Et pour cette rentrée, alors qu’on pensait que les règles de l’art du saké étaient immuables, un Français est venu jouer les troubles fête en apportant une technique iconoclaste : l’assemblage. Fort de son expérience de quarante ans en Champagne (et notamment 28 ans comme chef de cave de Dom Pérignon), Richard Geoffroy a créé Iwa, le premier saké d’assemblage. Comme s’il travaillait avec des cépages, il mélange ici trois sortes de riz : Yamada Nishiki (soixante pour cent des sakés) qui apporte de la finesse, Omachi pour l’opulence et la texture et Gohyakumangoku qui scelle l’assemblage.

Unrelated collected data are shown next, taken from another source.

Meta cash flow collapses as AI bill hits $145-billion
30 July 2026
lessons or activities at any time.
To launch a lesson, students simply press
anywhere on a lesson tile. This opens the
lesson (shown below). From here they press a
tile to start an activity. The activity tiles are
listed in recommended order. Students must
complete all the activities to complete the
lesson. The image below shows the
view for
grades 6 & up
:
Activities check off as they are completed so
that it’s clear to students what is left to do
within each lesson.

Cinq levures différentes ont été sélectionnées pour apporter plus ou moins d’acidité, de verdure, de complexité et d’umami. Un travail de longue haleine, qui a commencé (avant la pandémie) avec l’acquisition de rizières, la construction d’une brasserie près d’une source et l’embauche d’un maître brasseur et de son équipe. L’aventure s’est poursuivie à distance, le travail de dégustation étant réalisé en visioconférence avec des échantillons qui lui ont été envoyés. Aujourd’hui, le résultat est à la hauteur avec un saké très raffiné, complexe et équilibré qui peut se marier avec de nombreux plats. Un saké caméléon.